3

I am doing a Weibull and normal distribution analysis for a set of my data which are :

336256 620316 958846 1007830 1080401

So to avoid putting the whole code here, I refer you directly to the post I followed :

link

The PDF and CDF plots I get are so small and get this form :

Pdf

cdf

Just as info , I put the Weibull distribution results here , to show the values that are small as well :

enter image description here

update :

as per request I put the code to plot pdf here :

my data are as indicated 336256 620316 958846 1007830 1080401

so to reproduce the code, you need to save it as csv and run this code, on your directory. My problem is that I can change and scale the graphs on

xs <- seq(0, 5, len=500)

by changing to :

xs <- seq(10, 1650000, len=5000)

I get :

pdfcdf

The problem is when I change the second and third argument , I mean :

1650000 and len=5000 to for example 9650000, len=5000 , the peaks position also displace and don't remain in the same place so it's not only a re scaling the graph.

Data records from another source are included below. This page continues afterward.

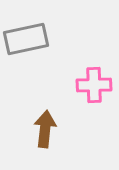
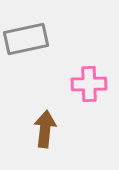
pink cross: moved 5 px left, 1 px up
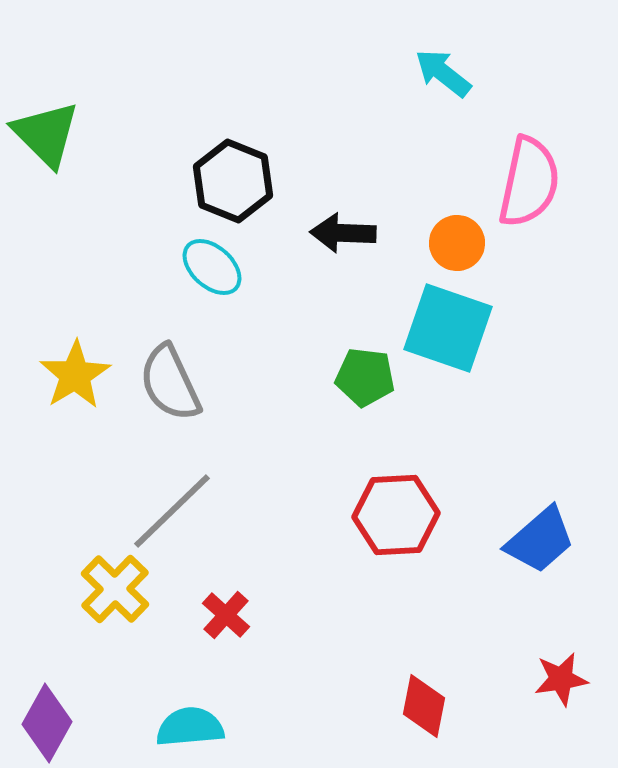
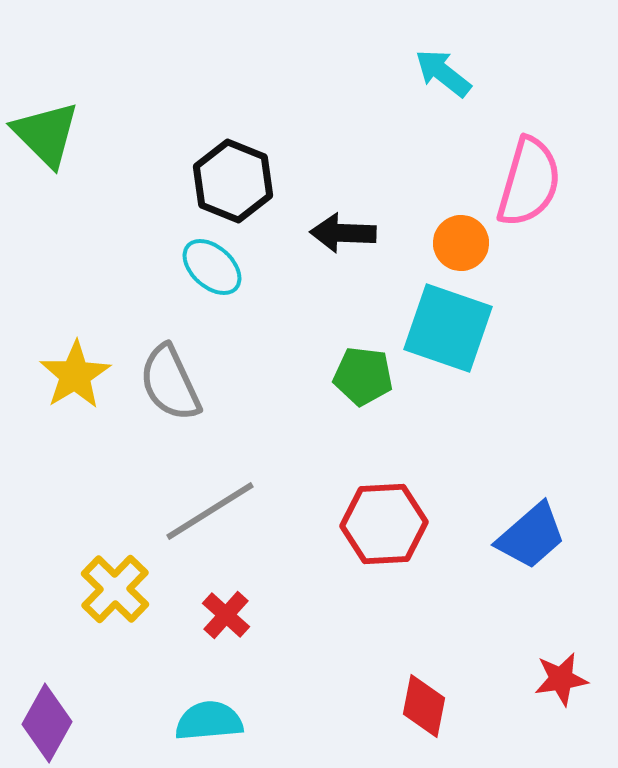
pink semicircle: rotated 4 degrees clockwise
orange circle: moved 4 px right
green pentagon: moved 2 px left, 1 px up
gray line: moved 38 px right; rotated 12 degrees clockwise
red hexagon: moved 12 px left, 9 px down
blue trapezoid: moved 9 px left, 4 px up
cyan semicircle: moved 19 px right, 6 px up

#-----------------------------------------------------------------------------
# 5. Bootstrapping the pointwise confidence intervals
#-----------------------------------------------------------------------------
library(MASS) 
library(car)

set.seed(123)

rw.small <- c(336256,620316,958846,1007830,1080401)

xs <- seq(0, 5, len=500)


boot.pdf <- sapply(1:1000, function(i) {
  xi <- sample(rw.small, size=length(rw.small), replace=TRUE)

}
)

boot.cdf <- sapply(1:1000, function(i) {
  xi <- sample(rw.small, size=length(rw.small), replace=TRUE)

}
)   

#-----------------------------------------------------------------------------
# Plot PDF
#-----------------------------------------------------------------------------

par(bg="white", las=1, cex=1.2)
plot(xs, boot.pdf[, 1], type="l", col=rgb(.6, .6, .6, .1), ylim=range(boot.pdf),
     xlab="x", ylab="Probability density")
for(i in 2:ncol(boot.pdf)) lines(xs, boot.pdf[, i], col=rgb(.6, .6, .6, .1))

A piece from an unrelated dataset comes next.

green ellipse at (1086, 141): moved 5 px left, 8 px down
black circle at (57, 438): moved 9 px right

# Add pointwise confidence bands

quants <- apply(boot.pdf, 1, quantile, c(0.025, 0.5, 0.975))
min.point <- apply(boot.pdf, 1, min, na.rm=TRUE)
max.point <- apply(boot.pdf, 1, max, na.rm=TRUE)
lines(xs, quants[1, ], col="red", lwd=1.5, lty=2)
lines(xs, quants[3, ], col="red", lwd=1.5, lty=2)
lines(xs, quants[2, ], col="darkred", lwd=2)
#lines(xs, min.point, col="purple")
#lines(xs, max.point, col="purple")
FabioSpaghetti
  • 219
  • 1
  • 7
  • 3
    *"I still get"* that is because you still didn't scale it properly enough. This still seems to be just a matter of making the graphs. Scale the graphs differently and you will be able to align them with the left graphs in your Weibull results overview (these have more on the x-scale, showing more of the entire curve, and less on the, taller, y-scale making the curve less flat). If after correct scaling you still do not get a good result, then show your (reproducible) code or otherwise it will be difficult to see what else could have gone wrong (it isn't clear how the code in the link is used). – Sextus Empiricus Aug 05 '18 at 21:58
  • 1
    Note that small values for a pdf are perfectly fine. It is a probability *density* function, which will be lower if the total probability (the integrated total/mass/area will be 1) is spread out over a longer range events. – Sextus Empiricus Aug 05 '18 at 22:10
  • @MartijnWeterings Thank you very much, I updated my question please check it – FabioSpaghetti Aug 06 '18 at 07:10
  • 1
    *"The problem is when I change the second and third argument , I mean : 1650000 and len=5000 to for example 9650000, len=5000 , the peaks position also displace and don't remain in the same place so it's not only a re scaling the graph"* I don't see the problem. Can you explain it more. (also, is this question answered or not?, you have accepted the answer below, but you have made additional questions in the comments afterwards) – Sextus Empiricus Aug 06 '18 at 11:18
  • @MartijnWeterings You are right , I did not have to accept yet. Ok the problem is that I thought that I only should re scale the graph to see more of it, but changing the len and maximum xi in the line I mentioned above, not only I re scaled the graph but I was also changing its values. This is my problem. I wish I was clear enough. I had fitdistr in my code, I added it now – FabioSpaghetti Aug 06 '18 at 11:21
  • @MartijnWeterings I am very sorry! It had to be replaced with rw.small, cause rw.small was random , but I had to exert it on my data ! now it should work – FabioSpaghetti Aug 06 '18 at 11:40
  • Are you able to do a favor to me, and edit the code ? now What I am not sure is which parts of the code are not needed to generate those plot, I believe all is needed – FabioSpaghetti Aug 06 '18 at 11:42
  • Thanks a lot for your effective edits,should I accept them ? – FabioSpaghetti Aug 06 '18 at 11:45
  • Let us [continue this discussion in chat](https://chat.stackexchange.com/rooms/81208/discussion-between-fabiospaghetti-and-martijn-weterings). – FabioSpaghetti Aug 06 '18 at 11:48
  • 1
    Please read https://stats.stackexchange.com/questions/4220 – whuber Aug 06 '18 at 12:24

2 Answers2

7

The scale of $x$ on your graphs is nowhere near the five observed values (which have a mean value of 800,729.8, a minimum value of 336,256, and maximum of 1,080,401), and therefore you would expect the very small probabilities on your $y$ axis.

Alexis
  • 26,219
  • 5
  • 78
  • 131
3

"the peaks position also displace"

Could you say what the coordinates of the peaks are in the two different cases?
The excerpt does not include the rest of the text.